A process for preparing fexofenadine is described that includes the purification of 4-[4-chloro-1-oxobutyl]-2,2-dimethylphenyl acetic acid alkyl ester by means of suspension in a hydrocarbon, preferably n-heptane. The compound thus obtained is dissolved in a suitable solvent and condensed with azacyclanol to give the compound shown below
Figure US20100016599A1-20100121-C00001
where R is an alkyl radical, which is then hydrolysed and reduced to give fexofenadine.

Description

  • The object of the present invention is a process for preparing fexofenadine comprising the purification of 4-[4-chloro-1-oxobutyl]-2,2-dimethylphenyl acetic acid methyl ester; more in detail, the present invention concerns a process for preparing fexofenadine, the formula of which is shown below
  • Figure US20100016599A1-20100121-C00002
  • from 4-[4-chloro-1-oxobutyl]-2,2-dimethylphenyl acetic acid alkyl ester the formula of which is also that shown below
  • Figure US20100016599A1-20100121-C00003
  • where R is alkyl, preferably C1-C4, still more preferably methyl.
  • The process of the present invention comprising the purification of the compound of formula II by means of suspension of this compound in a hydrocarbon.
  • In this process, the compound of FORMULA II is suspended at low temperature in a hydrocarbon and filtered after solidification. The compound thus obtained is dissolved in a suitable solvent and condensed with azacyclanol, the formula of which is shown below
  • Figure US20100016599A1-20100121-C00004
  • to give the compound shown below
  • Figure US20100016599A1-20100121-C00005
  • which is then hydrolysed and reduced to give fexofenadine.
    • PRIOR ART
  • The presence in the intermediate of FORMULA II of the isomer of FORMULA V, shown below, has always been one of the most critical factors in the synthesis of fexofenadine.
  • Figure US20100016599A1-20100121-C00006
  • In patent literature, various methods of separating the isomers of FORMULA II and V have been published which provide for their transformation into the products of FORMULA VI and VII, as described for example in U.S. Pat. No. 6,548,675.
  • Figure US20100016599A1-20100121-C00007
  • The separation of the two products by crystallisation and the retransformation of the product of FORMULA VI into that of FORMULA II, thus obtained, in a substantially pure form.
    • DESCRIPTION OF THE INVENTION
  • During the development of a synthesis method for fexofenadine, we have surprisingly discovered that the compound of FORMULA II may be purified from the compound of FORMULA V and from other impurities by suspension of the mixture to be purified in an apolar organic solvent. Such solvent is preferably an alkyl-type hydrocarbon, such as for example a compound or mixture of compounds of formula CnH2n+2, straight and/or branched, where n varies between 5 and 12; the preferred hydrocarbon is n-heptane.
  • The mixture of the two isomers II and V, which at room temperature is a dense oil, is added dropwise into a reactor containing the above-mentioned hydrocarbon solvent and the mixture is left under stirring at low temperature.

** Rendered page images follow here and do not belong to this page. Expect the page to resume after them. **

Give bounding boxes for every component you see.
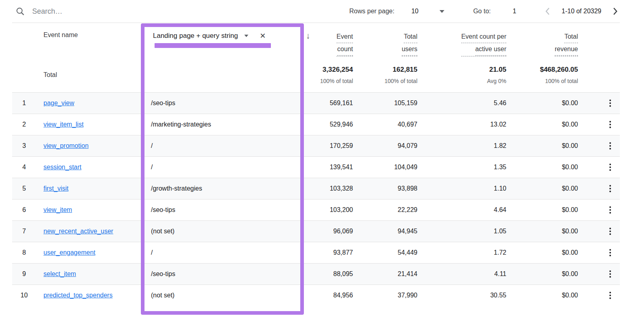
totals-row-label: Total	[43, 71, 57, 79]
total-users-value: 37,990	[353, 292, 417, 299]
row-number: 3	[12, 142, 36, 150]
table-row: 10 predicted_top_spenders (not set) 84,9…	[12, 285, 620, 306]
total-revenue-value: $0.00	[506, 164, 578, 171]
total-revenue-value: $0.00	[506, 142, 578, 150]
close-icon[interactable]: ✕	[260, 32, 266, 39]
pager: 1-10 of 20329	[545, 7, 618, 16]
event-name-link[interactable]: user_engagement	[43, 249, 95, 256]
table-row: 5 first_visit /growth-strategies 103,328…	[12, 178, 620, 199]
pagination-range: 1-10 of 20329	[561, 8, 601, 15]
total-users-value: 54,449	[353, 249, 417, 256]
total-users-value: 94,079	[353, 142, 417, 150]
event-count-value: 84,956	[298, 292, 353, 299]
total-revenue-value: $0.00	[506, 121, 578, 128]
row-menu-kebab-icon[interactable]	[607, 226, 613, 237]
total-revenue: $468,260.05 100% of total	[540, 66, 578, 84]
search-icon	[15, 6, 25, 16]
row-menu-kebab-icon[interactable]	[607, 290, 613, 301]
total-event-count: 3,326,254 100% of total	[320, 66, 353, 84]
table-row: 9 select_item /seo-tips 88,095 21,414 4.…	[12, 263, 620, 285]
dimension-value: /	[137, 249, 298, 256]
event-name-link[interactable]: select_item	[43, 270, 76, 277]
row-menu-kebab-icon[interactable]	[607, 98, 613, 108]
column-header-event-name[interactable]: Event name	[43, 31, 78, 39]
event-count-per-user-value: 30.55	[417, 292, 506, 299]
row-menu-kebab-icon[interactable]	[607, 269, 613, 279]
row-menu-kebab-icon[interactable]	[607, 205, 613, 215]
event-name-link[interactable]: session_start	[43, 164, 81, 170]
table-toolbar: Rows per page: 10 Go to: 1-10 of 20329	[12, 0, 620, 23]
dimension-value: /	[137, 142, 298, 150]
secondary-dimension-label[interactable]: Landing page + query string	[153, 32, 238, 40]
column-header-event-count-per-active-user[interactable]: Event count per active user	[461, 31, 506, 56]
total-revenue-value: $0.00	[506, 100, 578, 107]
table-row: 3 view_promotion / 170,259 94,079 1.82 $…	[12, 135, 620, 156]
event-name-link[interactable]: view_item	[43, 206, 72, 213]
rows-per-page-select[interactable]: 10	[411, 8, 444, 15]
next-page-button[interactable]	[612, 7, 618, 16]
dimension-value: /seo-tips	[137, 100, 298, 107]
row-number: 9	[12, 270, 36, 278]
chevron-down-icon	[440, 10, 444, 13]
event-count-value: 170,259	[298, 142, 353, 150]
event-name-link[interactable]: view_item_list	[43, 121, 84, 128]
total-revenue-value: $0.00	[506, 249, 578, 256]
event-count-per-user-value: 13.02	[417, 121, 506, 128]
chevron-down-icon[interactable]	[244, 35, 248, 37]
dimension-value: (not set)	[137, 228, 298, 235]
event-count-per-user-value: 1.72	[417, 249, 506, 256]
secondary-dimension-control: Landing page + query string ✕	[153, 32, 266, 40]
previous-page-button[interactable]	[545, 7, 551, 16]
dimension-value: (not set)	[137, 292, 298, 299]
total-users-value: 21,414	[353, 270, 417, 278]
row-menu-kebab-icon[interactable]	[607, 119, 613, 130]
row-number: 2	[12, 121, 36, 128]
total-event-count-per-active-user: 21.05 Avg 0%	[487, 66, 506, 84]
rows-per-page-label: Rows per page:	[349, 8, 394, 15]
rows-per-page-value: 10	[411, 8, 419, 15]
table-search[interactable]	[12, 6, 153, 16]
row-number: 1	[12, 100, 36, 107]
event-count-per-user-value: 1.35	[417, 164, 506, 171]
table-row: 4 session_start / 139,541 104,049 1.35 $…	[12, 156, 620, 178]
event-name-link[interactable]: page_view	[43, 100, 74, 106]
column-header-total-revenue[interactable]: Total revenue	[555, 31, 578, 56]
sort-descending-icon[interactable]: ↓	[306, 31, 310, 41]
event-count-per-user-value: 1.82	[417, 142, 506, 150]
event-name-link[interactable]: view_promotion	[43, 142, 89, 149]
total-users-value: 94,945	[353, 228, 417, 235]
go-to-page-input[interactable]	[509, 8, 520, 15]
row-number: 8	[12, 249, 36, 256]
row-menu-kebab-icon[interactable]	[607, 141, 613, 151]
table-row: 8 user_engagement / 93,877 54,449 1.72 $…	[12, 242, 620, 263]
row-menu-kebab-icon[interactable]	[607, 247, 613, 258]
total-users-value: 105,159	[353, 100, 417, 107]
go-to-label: Go to:	[473, 8, 491, 15]
row-menu-kebab-icon[interactable]	[607, 162, 613, 172]
event-name-link[interactable]: new_recent_active_user	[43, 228, 113, 235]
event-count-value: 103,328	[298, 185, 353, 192]
dimension-value: /seo-tips	[137, 270, 298, 278]
row-number: 6	[12, 206, 36, 214]
column-header-total-users[interactable]: Total users	[402, 31, 417, 56]
row-number: 5	[12, 185, 36, 192]
column-header-event-count[interactable]: Event count	[336, 31, 353, 56]
dimension-value: /marketing-strategies	[137, 121, 298, 128]
event-count-value: 93,877	[298, 249, 353, 256]
total-revenue-value: $0.00	[506, 270, 578, 278]
row-number: 7	[12, 228, 36, 235]
pagination-controls: Rows per page: 10 Go to: 1-10 of 20329	[349, 7, 620, 16]
table-row: 7 new_recent_active_user (not set) 96,06…	[12, 220, 620, 242]
event-count-per-user-value: 1.10	[417, 185, 506, 192]
total-revenue-value: $0.00	[506, 206, 578, 214]
search-input[interactable]	[32, 7, 153, 16]
table-row: 2 view_item_list /marketing-strategies 5…	[12, 114, 620, 135]
row-number: 10	[12, 292, 36, 299]
row-menu-kebab-icon[interactable]	[607, 183, 613, 194]
event-name-link[interactable]: predicted_top_spenders	[43, 292, 113, 299]
event-count-value: 96,069	[298, 228, 353, 235]
event-count-per-user-value: 4.11	[417, 270, 506, 278]
event-name-link[interactable]: first_visit	[43, 185, 68, 192]
event-count-per-user-value: 1.05	[417, 228, 506, 235]
total-users: 162,815 100% of total	[384, 66, 417, 84]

  • More in detail, such hydrocarbon solvent is normally used in quantities of 2-50 volumes in relation to the mixture to be purified. The mixture thus obtained is then left under stirring for a period of 1-12 hours at a temperature in the range −80-10° C.
  • The compound of FORMULA II is obtained as a solid while the impurities, and in particular isomer V, remain dissolved in the solvent. The suspension is cold-filtered and the product of FORMULA II can be recovered as a solid and stored as such (at a preferred temperature of about 4° C.) or dissolved in a solvent and directly used in the condensation reaction with azacyclanol.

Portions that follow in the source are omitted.